Rounding out the cast of bad guys is Paul Giamatti’s Rhino, whom we meet late into the film, in a single scene only. He’s clearly being set-up as a lasting rival to Spider-Man, along with other antagonists hinted at in a crucial scene that sets the stage for the forthcoming Sinister Six spinoff that the producers announced last December.

Now twelve years since Sam Raimi first put Spider-Man on film, with Tobey Maguire starring, special effects have evolved considerably. The web-slinging and leaping-off-skyscrapers scenes in The Amazing Spider-Man 2 are exhilarating to watch, and the action sequences too are imaginatively staged, particularly Electro’s showdown with Spidey in Times Square.

But even with three villains to spar against, it’s his scenes with Gwen Stacy that give off maximum sparks. Garfield is a competent actor who brings a nice dose of goofiness to his part, and (his real-life girlfriend) Stone is utterly charming. Whether joking about or even breaking up (as they often do in the film), they’re riveting when they’re together on screen. The film also captures a zippy wisecracking energy that feels entirely new, like Peter’s playful bickering with Aunt May (Sally Field).

It’s the film’s bloated third act that wears you out, including an obligatory set-piece that results in mass destruction.
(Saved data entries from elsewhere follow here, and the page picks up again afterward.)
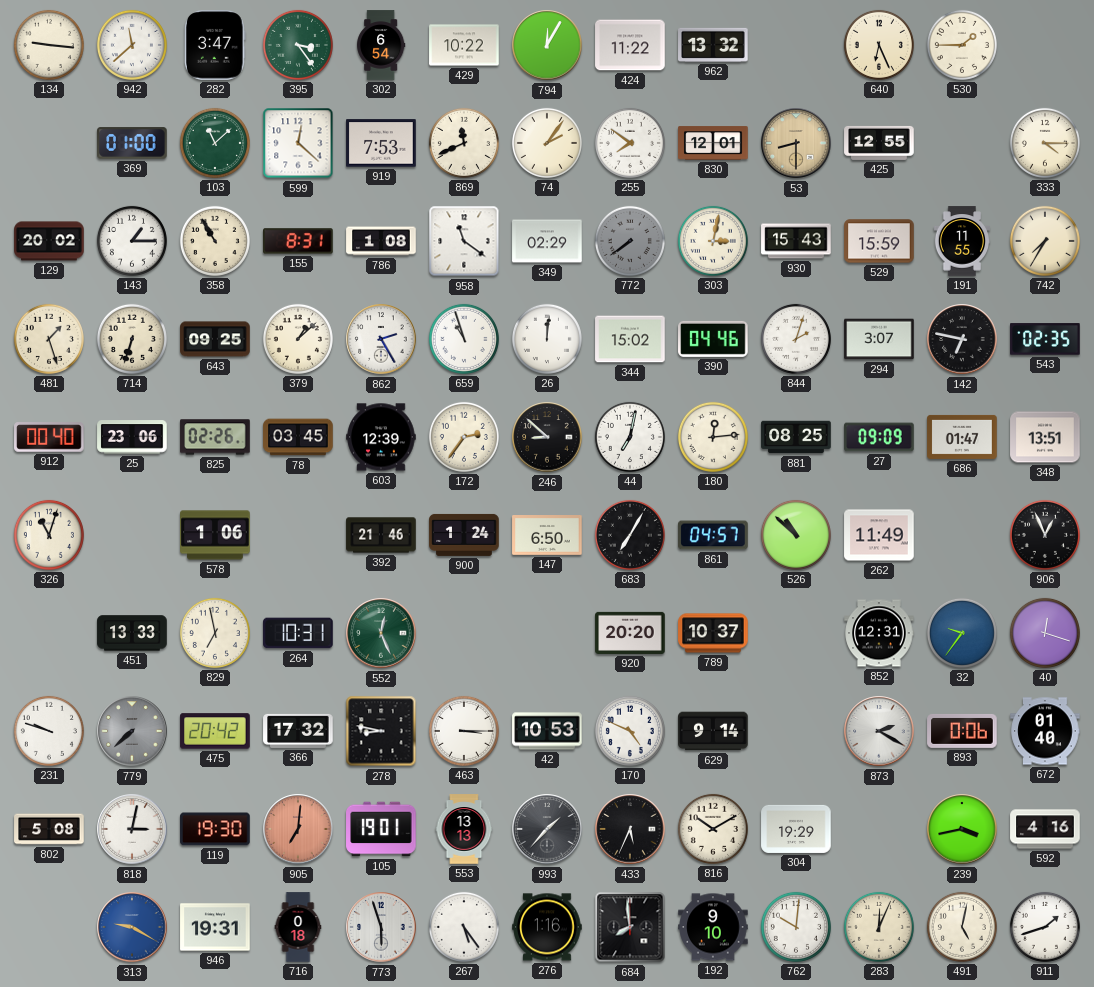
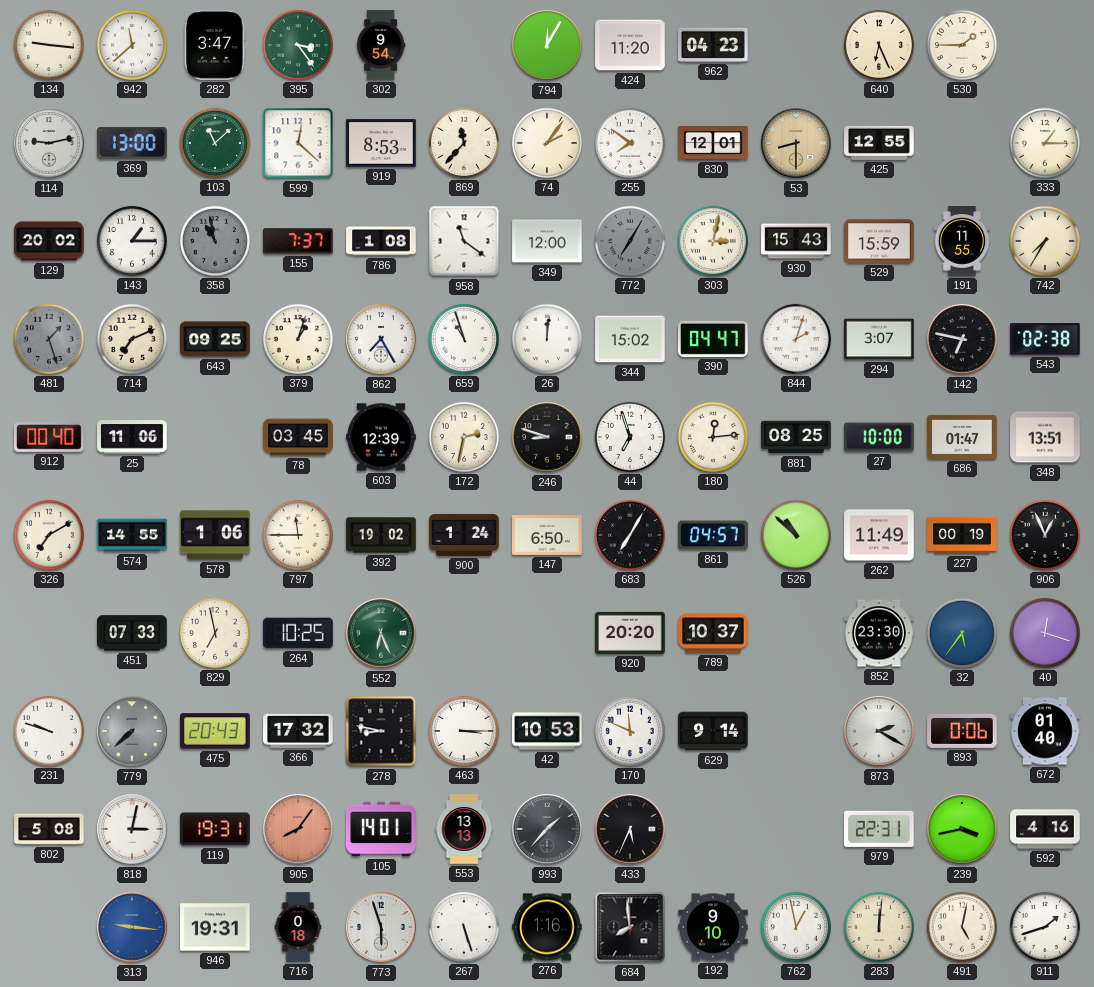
302: 6:54 -> 9:54
429: 10:22 -> none
424: 11:22 -> 11:20
962: 13:32 -> 04:23
114: none -> 9:13
369: 01:00 -> 13:00
919: 7:53 -> 8:53
869: 11:41 -> 11:37
333: 4:15 -> 1:15
358: 10:55 -> 10:58
358 dial: cream -> grey
155: 8:31 -> 7:37
349: 02:29 -> 12:00
772: 7:39 -> 7:05
481 dial: cream -> grey
714: 6:33 -> 7:11
379: 1:08 -> 1:03
862: 2:25 -> 7:25
390: 04:46 -> 04:47
543: 02:35 -> 02:38
25: 23:06 -> 11:06
825: 02:26 -> none
172: 2:36 -> 2:32
246: 8:52 -> 8:48
44: 7:02 -> 6:57
27: 09:09 -> 10:00
326: 11:03 -> 7:10
574: none -> 14:55
797: none -> 11:45
392: 21:46 -> 19:02
227: none -> 00:19
451: 13:33 -> 07:33
264: 10:31 -> 10:25
552: 12:26 -> 6:26
852: 12:31 -> 23:30
32: 9:36 -> 5:36
475: 20:42 -> 20:43
170: 4:49 -> 11:49
119: 19:30 -> 19:31
905: 7:01 -> 8:06
105: 19:01 -> 14:01
816: 10:10 -> none
304: 19:29 -> none
979: none -> 22:31
313: 9:20 -> 9:16
267: 5:24 -> 5:27
762: 10:01 -> 12:58
283: 12:04 -> 12:01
At 2 hours and 22 minutes, The Amazing Spider-Man 2 is far too long, and seldom feels urgent. The sparkling lightness of the first half is lost somewhere in the messy plotting of the second. Yet, Webb shrewdly brings down the curtains leaving you once again invested in the central romance over anything else in the film.

I’m going with three-and-a-half out of five. This is that rare love story disguised as a big-budget superhero film.